Getting a diagnosis is sometimes the hard part...I feel you. There are so many different types of seizures. There are seizure disorders and there is epilepsy. Not all seizures will be epileptic in nature. I had what seemed most like grand mal seizures when I was 9 and I was at public school when this stuff was going on so the doctor needed to know what my teacher was witnessing at school, what my parents noticed at home, and all of that. I would basic info (name, date of birth, parent's names, favorite color, where I was, etc). It took about 6 months - 1 year to get a diagnosis. The pediatricians eventually had the impression it may be seizures, though. They had sent me to the city for an EEG. The results came back abnormal so thus the diagnosis. It wasn't until I was in my freshman year of high school...that very first week of school that I had epilepsy. So, the diagnosis was then listed on as "epilepsy".

However, I have had some issues here and there where I have gotten extreme dizzy spells lately. I was at the computer one night, it was late, and I had forgotten to take my medication. I suddenly became dizzy...hit me like a brick. It was very sudden.
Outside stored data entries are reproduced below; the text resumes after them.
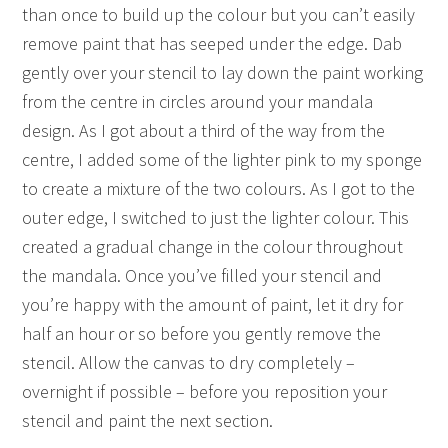
than once to build up the colour but you can’t easily
remove paint that has seeped under the edge. Dab
gently over your stencil to lay down the paint working
from the centre in circles around your mandala
design. As I got about a third of the way from the
centre, I added some of the lighter pink to my sponge
to create a mixture of the two colours. As I got to the
outer edge, I switched to just the lighter colour. This
created a gradual change in the colour throughout
the mandala. Once you’ve filled your stencil and
you’re happy with the amount of paint, let it dry for
half an hour or so before you gently remove the
stencil. Allow the canvas to dry completely –
overnight if possible – before you reposition your
stencil and paint the next section.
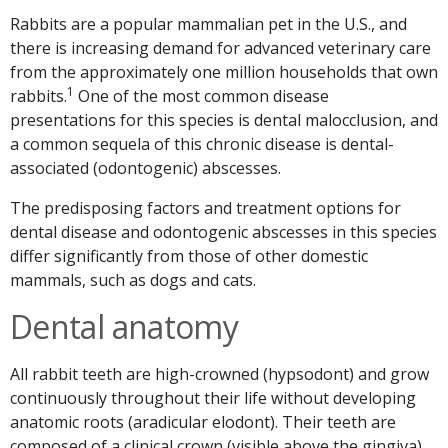
Rabbits are a popular mammalian pet in the U.S., and
there is increasing demand for advanced veterinary care
from the approximately one million households that own
1
rabbits.
One of the most common disease
presentations for this species is dental malocclusion, and
a common sequela of this chronic disease is dental-
associated (odontogenic) abscesses.
The predisposing factors and treatment options for
dental disease and odontogenic abscesses in this species
differ significantly from those of other domestic
mammals, such as dogs and cats.
Dental anatomy
All rabbit teeth are high-crowned (hypsodont) and grow
continuously throughout their life without developing
anatomic roots (aradicular elodont). Their teeth are
composed of a clinical crown (visible above the gingiva),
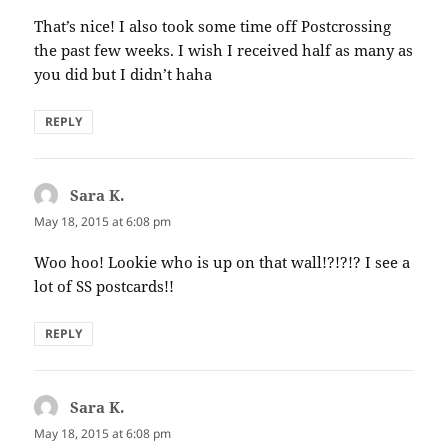
That’s nice! I also took some time off Postcrossing
the past few weeks. I wish I received half as many as
you did but I didn’t haha
REPLY
Sara K.
says:
May 18, 2015 at 6:08 pm
Woo hoo! Lookie who is up on that wall!?!?!? I see a
lot of SS postcards!!
REPLY
Sara K.
says:
May 18, 2015 at 6:08 pm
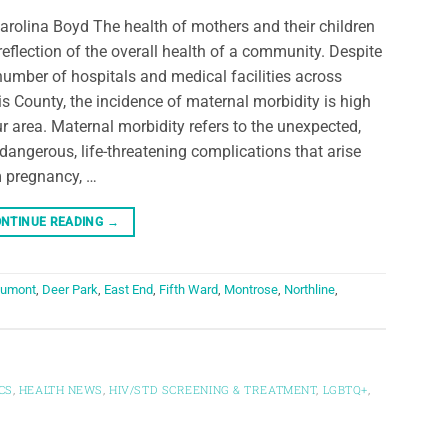
arolina Boyd The health of mothers and their children
 reflection of the overall health of a community. Despite
number of hospitals and medical facilities across
is County, the incidence of maternal morbidity is high
ur area. Maternal morbidity refers to the unexpected,
dangerous, life-threatening complications that arise
 pregnancy, …
NTINUE READING
→
umont
,
Deer Park
,
East End
,
Fifth Ward
,
Montrose
,
Northline
,
CS
,
HEALTH NEWS
,
HIV/STD SCREENING & TREATMENT
,
LGBTQ+
,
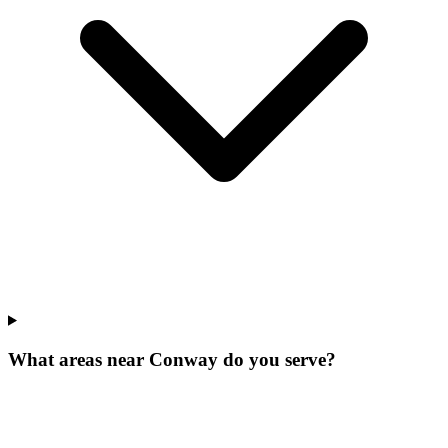
What areas near Conway do you serve?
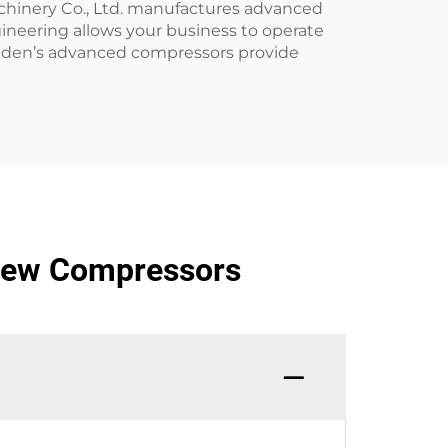
achinery Co., Ltd. manufactures advanced
ineering allows your business to operate
Golden’s advanced compressors provide
crew Compressors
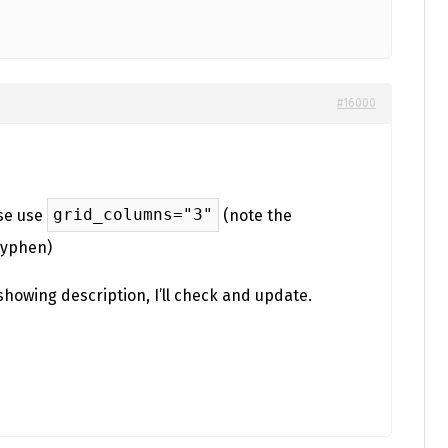
#16000
grid_columns="3"
ase use
(note the
hyphen)
showing description, I’ll check and update.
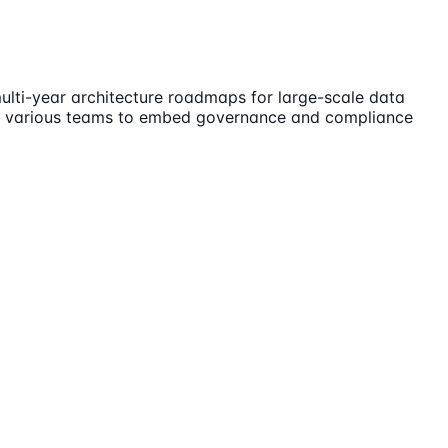
ulti-year architecture roadmaps for large-scale data
 with various teams to embed governance and compliance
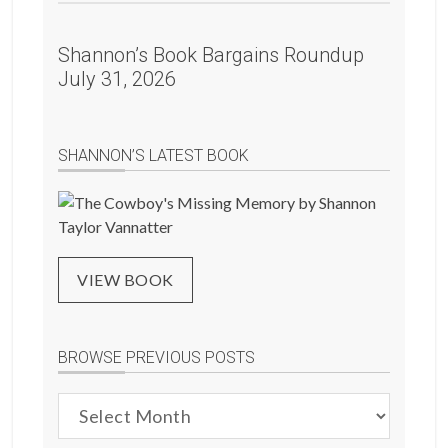
Shannon’s Book Bargains Roundup
July 31, 2026
SHANNON’S LATEST BOOK
VIEW BOOK
BROWSE PREVIOUS POSTS
Browse
Previous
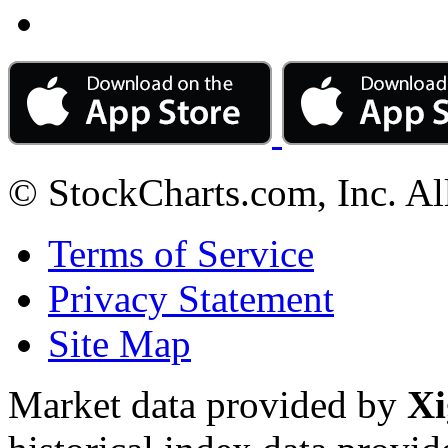
© StockCharts.com, Inc. Al
Terms of Service
Privacy Statement
Site Map
Market data provided by
Xi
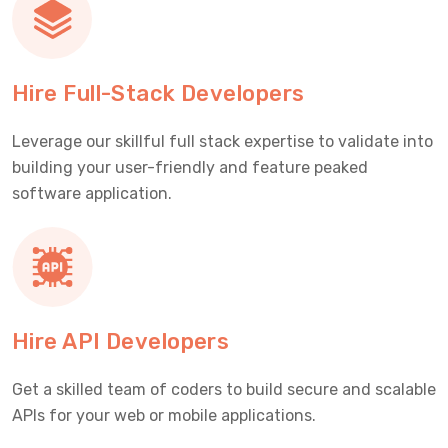
Hire Full-Stack Developers
Leverage our skillful full stack expertise to validate into
building your user-friendly and feature peaked
software application.
Hire API Developers
Get a skilled team of coders to build secure and scalable
APIs for your web or mobile applications.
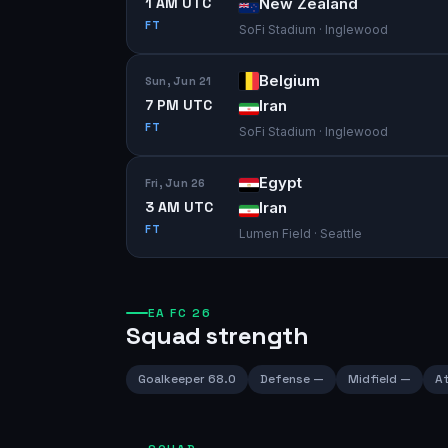
1 AM UTC
New Zealand
FT
SoFi Stadium · Inglewood
Belgium
Sun, Jun 21
7 PM UTC
Iran
FT
SoFi Stadium · Inglewood
Egypt
Fri, Jun 26
3 AM UTC
Iran
FT
Lumen Field · Seattle
EA FC 26
Squad strength
Goalkeeper
68.0
Defense
—
Midfield
—
At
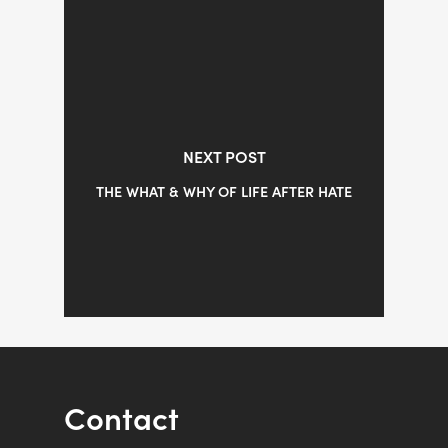
NEXT POST
THE WHAT & WHY OF LIFE AFTER HATE
Contact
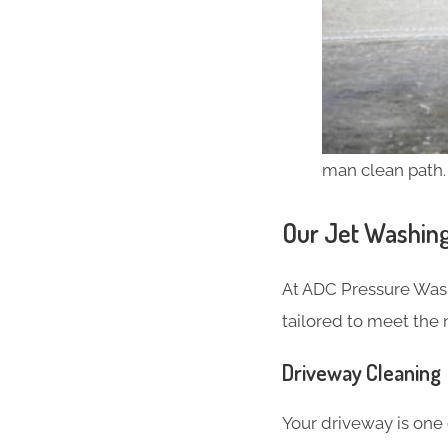
man clean path.
Our Jet Washing
At ADC Pressure Was
tailored to meet the
Driveway Cleaning
Your driveway is one o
The room was spinning around me whether my eyes were open or closed. I got up to step away from the computer and collapsed on the floor, but pulled myself up to lean against the couch. My husband got what I needed to kick everything (low THC/high CBD marijuana buds when it's bad, full spectrum CBD oil if I feel only a little foggy) and I got better within a few minutes and about 90% better within the hour. I remember one time I was on the verge of a seizure and I had gotten home from a long road trip. I was super tired and was getting ready for bed. I started changing out of my jeans and could barely do so - I almost kept falling over and when I tried to walk across the room to get a change, my balance was nearly gone. My husband has said lately he has noticed me sometimes "tense up" real weird when I'm sleeping in bed and it just doesn't seem natural or right. So seizures for you is a possibility, but it could be other things, too - all depends on what they find or don't find.

What I recommend is:

-Get an interview from your son. Write this down in a memo pad or something for your doctor. Doctors will often ask if you have any family members/friends that witness this stuff. It's hard when your judgement is impaired to say everything about how you feel or anything like that. I try to interview my husband before each appointment these days and ask him, "Are you noticing any new symptoms?" and, "What have you noticed with seizures? What does it look like is going on (muscle twitches, fainting, convulsions, etc.)?" It helps the doctor know what's going on at home!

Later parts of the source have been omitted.